_Requirement_
Should an entry include a picture, omit the picture and still repeat everything else exactly.

Segment Start: The input

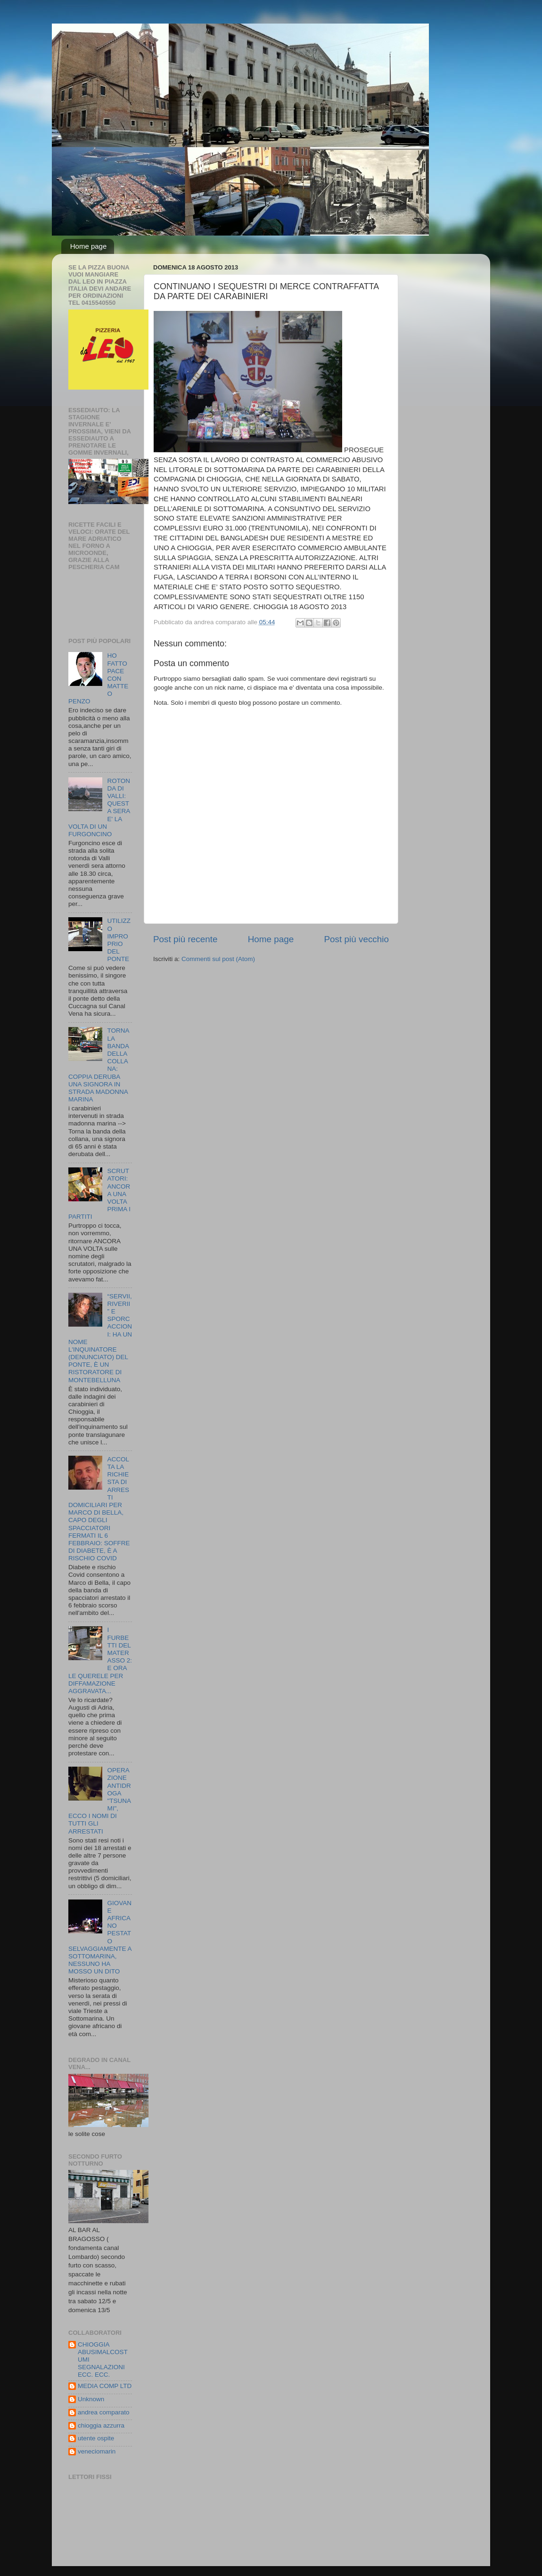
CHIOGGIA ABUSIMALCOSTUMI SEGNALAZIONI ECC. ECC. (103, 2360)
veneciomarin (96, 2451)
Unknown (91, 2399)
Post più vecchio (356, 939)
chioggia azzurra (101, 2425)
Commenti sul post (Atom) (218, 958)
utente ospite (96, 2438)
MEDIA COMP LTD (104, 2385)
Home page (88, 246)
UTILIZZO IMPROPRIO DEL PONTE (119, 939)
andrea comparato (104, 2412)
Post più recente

Segment End: The input

_Task solution_
CHIOGGIA ABUSIMALCOSTUMI SEGNALAZIONI ECC. ECC. (103, 2360)
veneciomarin (96, 2451)
Unknown (91, 2399)
Post più vecchio (356, 939)
chioggia azzurra (101, 2425)
Commenti sul post (Atom) (218, 958)
utente ospite (96, 2438)
MEDIA COMP LTD (104, 2385)
Home page (88, 246)
UTILIZZO IMPROPRIO DEL PONTE (119, 939)
andrea comparato (104, 2412)
Post più recente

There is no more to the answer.